For a while I sat back and listened.  I wanted to give them a chance to share what they had to say with each other and to answer each other’s questions to the best of their abilities.  But as the conversation came to a close, I did step in and participate.  I congratulated the group on their ability to listen to each other and have this conversation.  I pointed out the ways in which they had shared their thoughts clearly, asked each other questions, and responded.  I noted that these are the things that make our classroom community strong and special.  I said that in our classroom, and in our school, we all do our best to be good community members, to take care of each other, to be kind to each other, and to look out for each other.  These are the things that make us as safe as we can be.  And these are things that they as kindergarteners and first graders are constantly learning to do better and better.  We all are.

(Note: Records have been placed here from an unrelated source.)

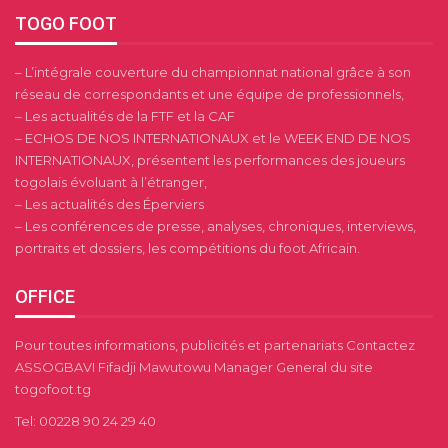
TOGO FOOT
– L’intégrale couverture du championnat national grâce à son
réseau de correspondants et une équipe de professionnels,
– Les actualités de la FTF et la CAF
– ECHOS DE NOS INTERNATIONAUX et le WEEK END DE NOS
INTERNATIONAUX, présentent les performances des joueurs
togolais évoluant à l’étranger,
– Les actualités des Éperviers
– Les conférences de presse, analyses, chroniques, interviews,
portraits et dossiers, les compétitions du foot Africain.
OFFICE
Pour toutes informations, publicités et partenariats Contactez
ASSOGBAVI Fifadji Mawutowu Manager General du site
togofoot.tg
Tel: 00228 90 24 29 40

Several hours later at recess, a boy ran up to me and said,  “I’m really excited for Christmas.  I bet those kids were really excited for Christmas but now they don’t get to celebrate it because they died.”

This time I said, “I bet you’re right.  And I can tell you’re really thinking about the kids who died.  That’s very caring of you.”  His comment was definitely the most emotional of the day; he was putting himself in their shoes, a task not easy for a 5 year old.

Sandy Hook is clearly on my kids’ minds, and I’m sure it’s not going anywhere.  As it comes up again in the future, I’ll continue to remind them of the strength of their community and of the power that each of them has to make our classroom a safe and loving place.